Nearly 10.7 million boys and 8.6 million girls are enrolled at the primary level and this drops to 3.6 million boys and 2.8 million girls at the lower secondary level.
Gaps in service provision at all education levels are major constraint to education access. Socio-cultural demand-side barriers combined with economic factors and supply-related issues (such as availability of school facility), together hamper access and retention of certain marginalized groups, in particular adolescent girls. Putting in place a credible data system and monitoring measures to track retention and prevent drop-out of out-of-school children is still a challenge.
At systems level, inadequate financing, limited enforcement of policy commitments and challenges in equitable implementation impede reaching the most disadvantaged. An encouraging increase in education budgets has been observed though at 2.8% of the total GDP, it is still well short of the 4% target. Given the shortage of funding, creating a demand for intervention from private sector as well as from the communities in education sector to increase the access and provide equal opportunities to marginalize segments of population.
SDO is aiming to offer quality schooling to out of school rural children residing in the districts in Sindh. The project is designed on the basis of one room school model. Regular donors of SDO would be encouraged to build the mosque (and an extra room for school, as per requirement) that would also serve as a community school for up to 100 students at least and the organization would operate the school in the facility.
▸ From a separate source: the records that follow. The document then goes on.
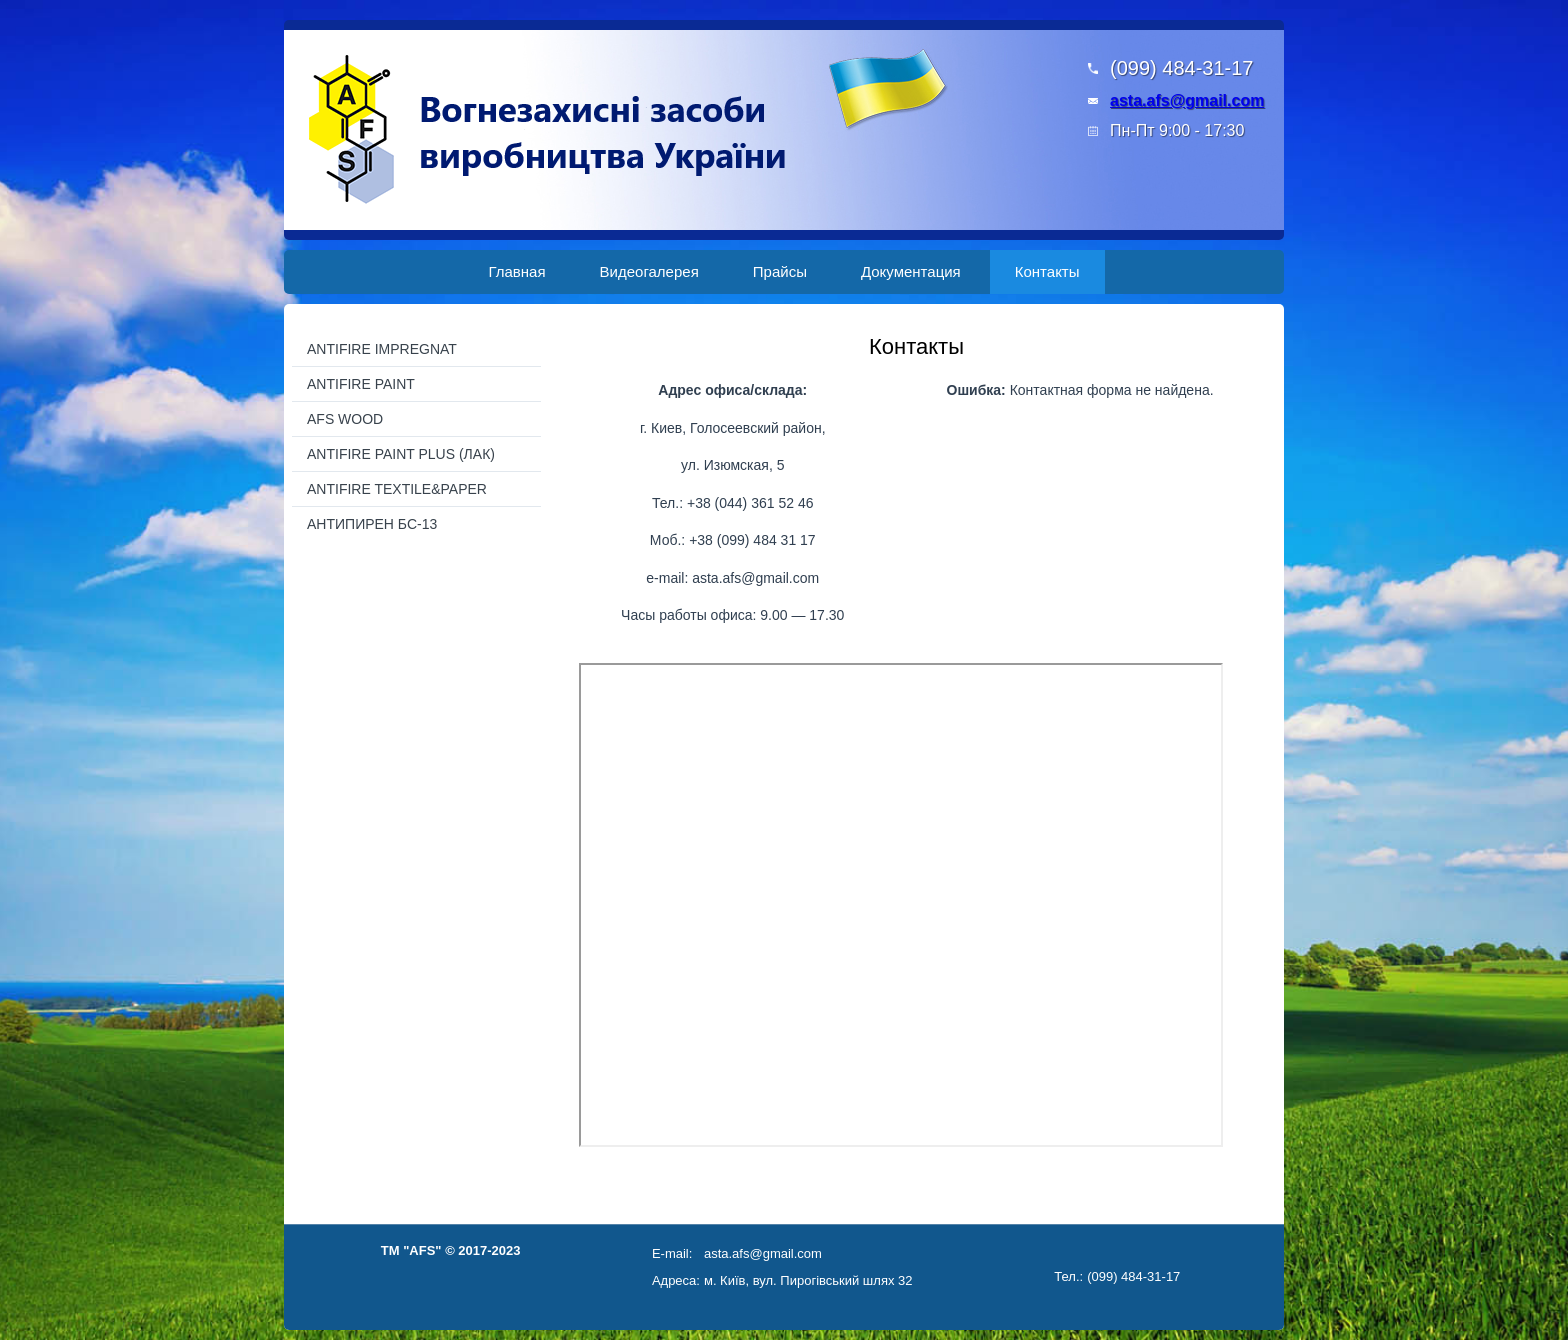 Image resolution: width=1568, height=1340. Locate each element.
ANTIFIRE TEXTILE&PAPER (397, 489)
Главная (516, 271)
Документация (911, 271)
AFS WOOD (345, 419)
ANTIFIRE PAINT (361, 384)
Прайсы (780, 271)
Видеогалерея (649, 271)
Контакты (1047, 271)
The idea is to bring back the idea of using mosque for the purposes of modern education, which runs parallel in lines with the social, traditional and religious values of the society.
The core emphasis of the project is to ensure the provision of quality education to out of school children to ensure free, equitable and quality primary education that leads into improving lifelong learning opportunities for all as well as enable families to improve their monthly household through their capacity building and providing technical skills.